I think Spear 3 is being designed around the F-35B internal weapons bay.
I think box launched NSM should be added to the Type 45’s and Type 31e’s. I can’t see the Type 45’s getting Mark 41. VLS with the ongoing cuts.
Why would you wish to put MK 41 on the T45? We have a more covert platform for land attack in the sub force. The T45 already has room for 16 Harpoon size SSM. I would rather see more VLS for Sea Viper and added Sea Ceptor.
This is not an anti-ship missile. Its a mini cruise missile that has advanced precise targeting and capabilities to deal with agile targets.
I think that what you’re missing Mike is that Spear 3 isn’t really an anti-ship missile, it’s primarily a small ground target missile but MBDA are throwing in all the possible secondary uses into the marketing blurb. MBDA has also mentioned the possibility of adding the ability for Sea Ceptor to do surface engagement and, were that to happen, you presumably wouldn’t become super-critical of the whole Sea Ceptor program because it does not compare in its secondary use scenario with missiles specifically designed for surface engagement.
I don’t think that anyone really thinks that Spear 3 against a large vessel is in any way comparable with something like LRASM or JSM, the comparison is laughable, but if I was under swarm attack from a number of small or even medium-small vessels I would quite like to know that Spear 3 was another weapons system that could target them. In fact the same goes for Sea Ceptor. The more flexibility the better provided one doesn’t kid oneself into thinking that because a weapon has a secondary ancillary use against a certain class of target that means that one can do away with weapons whose primary purpose is to neutralise that class of target.
Spear 3 might also be reasonably effective against medium sized targets if it has suitable database data on a specific target, e.g. class of ship, for its terminal radar guidance. If it can target the turret ring on a tank then it should be able to target funnels, radar masts, guns, bridge etc so might be able to do a mission kill even with a modest warhead.
Disclaimer – I am not an expert, just a civilian interested in this stuff and reading about it for a while, so please any experts jump in if some or all of the above is rubbish. I want to learn and welcome corrections.
Well said Sir, people don’t view things in a conflict situation often enough where re-stocking of your armaments may not be a reliable or predictable process. To have a system that is good at what it does ie take out small targets (which is still arguably the most likely scenario In today’s politically fractious world anyway) while offering a useful back up to whatever main offensive anti ship capability you have is a fabulous asset. One only has to look at past conflicts where regular use of weapons or technology in scenarios they were not specifically designed for was crucial and often not only very successful but on some occasions actually more successful than its originally designated purpose.

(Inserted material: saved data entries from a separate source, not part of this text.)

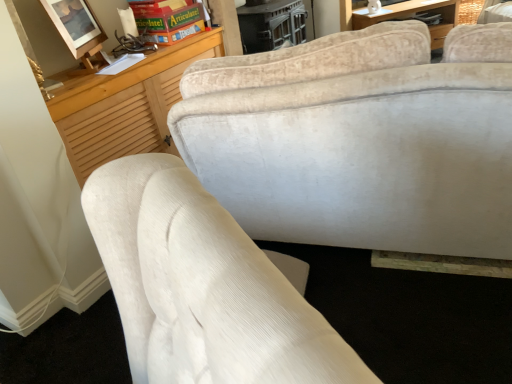 Question: In terms of width, does green cardboard game at upper center look wider or thinner when compared to matte wooden picture frame at upper left?

Choices:
 (A) wide
 (B) thin

Answer: (A)

Question: From a real-world perspective, is green cardboard game at upper center physically located above or below matte wooden picture frame at upper left?

Choices:
 (A) above
 (B) below

Answer: (B)

Question: Is point click(x=154, y=33) closer or farther from the camera than point click(x=89, y=51)?

Choices:
 (A) closer
 (B) farther

Answer: (B)

Question: Considering the positions of matte wooden picture frame at upper left and green cardboard game at upper center in the image, is matte wooden picture frame at upper left taller or shorter than green cardboard game at upper center?

Choices:
 (A) tall
 (B) short

Answer: (A)

Question: Considering the positions of matte wooden picture frame at upper left and green cardboard game at upper center in the image, is matte wooden picture frame at upper left bigger or smaller than green cardboard game at upper center?

Choices:
 (A) small
 (B) big

Answer: (A)

Question: From a real-world perspective, is matte wooden picture frame at upper left positioned above or below green cardboard game at upper center?

Choices:
 (A) below
 (B) above

Answer: (B)

Question: Visually, is matte wooden picture frame at upper left positioned to the left or to the right of green cardboard game at upper center?

Choices:
 (A) right
 (B) left

Answer: (B)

We can’t afford to develop everything and can procure an ASM solution from either of the allies you mention. As long as we buy LRASM to replace Harpoon and eventually Tomahawk I will be happy.

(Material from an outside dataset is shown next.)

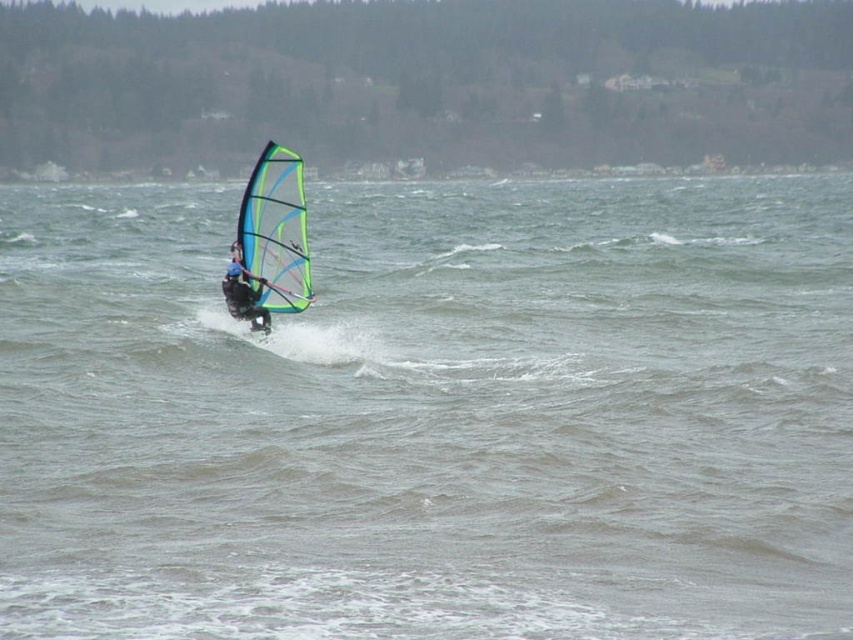 You are a photographer trying to capture the blue matte windsurfer at center and the clear water at center in a single shot. Which object should you adjust your camera focus to first if you want to ensure the windsurfer is sharp before the clear water?

The clear water at center is positioned on the right side of blue matte windsurfer at center. Therefore, you should focus on the blue matte windsurfer at center first, as it is closer to the camera than the clear water at center. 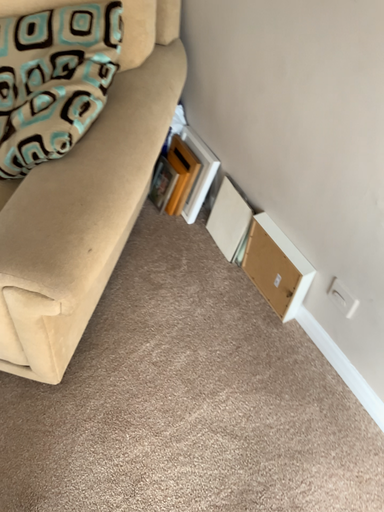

The UK is developing an anti-ship missile with France, it does not need LRASM.
Well that capability won’t be available till perhaps late 2020s or even 30s though from what I have read. Unless that timescale is well off or I am mistaken surely something needs to fill the gap of losing Harpoon?
Who says the UK will be losing Harpoon? Type 23’s will be in service for many years to come.

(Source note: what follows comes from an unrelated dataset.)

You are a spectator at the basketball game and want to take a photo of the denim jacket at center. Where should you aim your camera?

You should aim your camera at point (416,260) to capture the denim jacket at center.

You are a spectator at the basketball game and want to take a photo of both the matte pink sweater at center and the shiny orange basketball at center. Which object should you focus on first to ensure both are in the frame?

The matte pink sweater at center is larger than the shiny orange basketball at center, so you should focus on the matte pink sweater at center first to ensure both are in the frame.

Apparently we won’t lose Harpoon until at least 2020 (so we’ll lose them in 2020), so we’ll have T23s, but not the missiles. Perseus is bound to go over budget and get delayed so we’re probably looking at the mid 2030s for it to come into service. That’s a huge gap that needs to be filled by a capable weapon.
The Type 31e is due to enter service from 2023 and the new British / French missile is not due until 2030, so we’ll either end up with Harpoon for the next 12 years (which is scandalous) or we have a stop gap where I think box launched NSM would be ideal.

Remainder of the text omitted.